Alois Irlmaier (* 8. Juni 1894 in Scharam bei Siegsdorf in Oberbayern; † 26. Juli 1959 in Freilassing) war von Beruf Brunnenbauer und wurde als Rutengänger und Hellseher bekannt.

Irlmaier wird zugeschrieben, während des Zweiten Weltkriegs die Orte von Bombeneinschlägen und den Aufenthaltsort von Vermissten vorausgesagt zu haben. Außerdem wird ihm nachgesagt, bei der Aufklärung von Verbrechen geholfen zu haben.

Der Bauernsohn Irlmaier diente im Ersten Weltkrieg von 1914 bis 1916 als Soldat.

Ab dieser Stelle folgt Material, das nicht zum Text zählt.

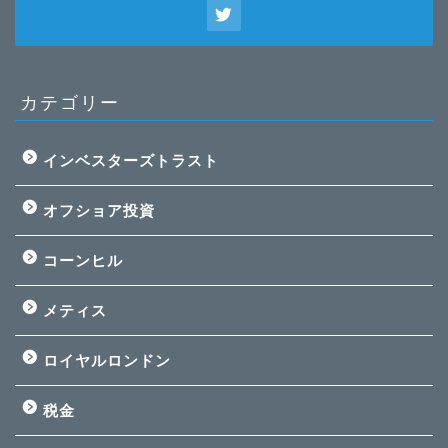
カテゴリー
インベスターズトラスト
オフショア投資
コーンヒル
メティス
ロイヤルロンドン
税金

1920 heiratete er Maria Schießlinger und zog mit ihr vier Kinder auf, wovon ein Kind ein Ziehsohn war. Im Jahr seiner Hochzeit übernahm er den Hof des Vaters. Im Jahre 1928 fing er an, als selbständiger Brunnenbauer zu arbeiten. Ebenso erlebte er in diesem Jahr seine ersten „seherischen Visionen“. Ab 1939 bekam Alois Irlmaier zusehends Besuch von Menschen, welche von seinen seherischen Fähigkeiten gehört hatten und um Rat und Auskunft baten. Er baute sich dafür eine kleine Hütte, um dort seine seherischen Fähigkeiten zur Verfügung zu stellen, da so viele Menschen am Wochenende um Rat baten und auf seinem Grundstück Schlange standen. Diese Leistung war kostenlos und freiwillig.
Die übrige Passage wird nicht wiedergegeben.